◆ Exercise description ◆
Check each line of the entries below for the word "Hunter", then report how many have it, with no other words.

◆ Supplied material ◆
::::::::::

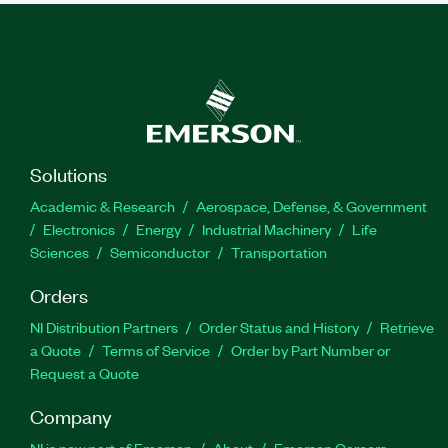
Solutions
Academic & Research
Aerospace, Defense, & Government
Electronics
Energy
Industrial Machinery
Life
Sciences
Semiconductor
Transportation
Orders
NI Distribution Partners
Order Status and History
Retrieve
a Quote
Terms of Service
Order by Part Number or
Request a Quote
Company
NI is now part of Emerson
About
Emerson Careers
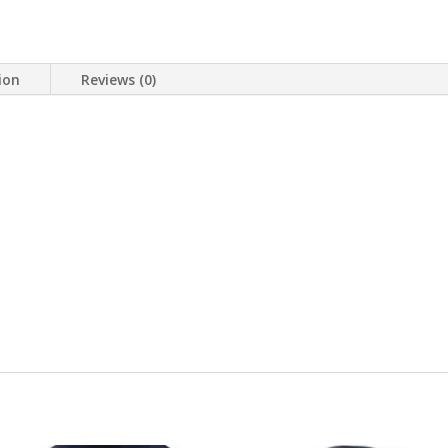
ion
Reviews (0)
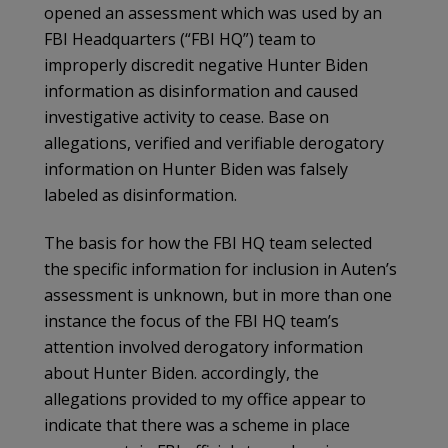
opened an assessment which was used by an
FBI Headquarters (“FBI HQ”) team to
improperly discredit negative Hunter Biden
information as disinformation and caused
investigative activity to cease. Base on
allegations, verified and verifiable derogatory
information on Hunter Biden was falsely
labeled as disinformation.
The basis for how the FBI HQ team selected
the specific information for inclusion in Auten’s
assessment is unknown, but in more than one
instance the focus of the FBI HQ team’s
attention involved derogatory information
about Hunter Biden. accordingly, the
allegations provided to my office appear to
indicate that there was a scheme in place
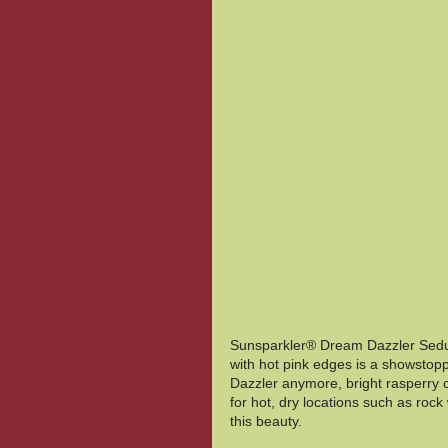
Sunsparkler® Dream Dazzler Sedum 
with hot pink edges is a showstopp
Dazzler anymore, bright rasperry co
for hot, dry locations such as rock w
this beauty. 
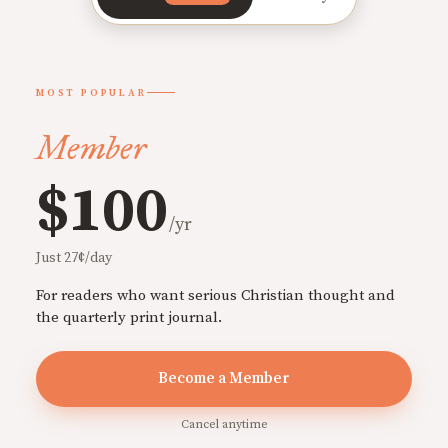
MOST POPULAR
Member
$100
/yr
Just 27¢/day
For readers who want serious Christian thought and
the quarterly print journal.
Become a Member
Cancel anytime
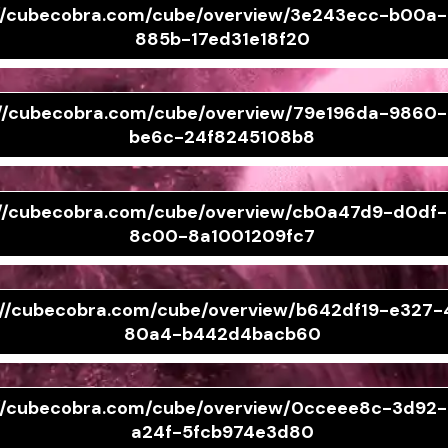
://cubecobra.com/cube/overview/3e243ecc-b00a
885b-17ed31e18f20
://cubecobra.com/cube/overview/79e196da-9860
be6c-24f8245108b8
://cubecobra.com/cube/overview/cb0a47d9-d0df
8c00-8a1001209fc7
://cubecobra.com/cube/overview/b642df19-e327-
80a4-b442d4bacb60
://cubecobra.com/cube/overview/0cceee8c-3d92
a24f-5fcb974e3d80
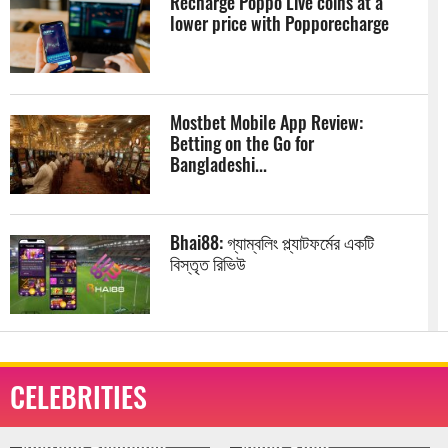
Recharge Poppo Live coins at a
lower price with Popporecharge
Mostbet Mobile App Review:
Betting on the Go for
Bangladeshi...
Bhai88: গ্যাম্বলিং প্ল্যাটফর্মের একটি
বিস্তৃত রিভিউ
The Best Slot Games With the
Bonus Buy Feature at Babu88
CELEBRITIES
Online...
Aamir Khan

::::::::::

◆ Output below ◆
3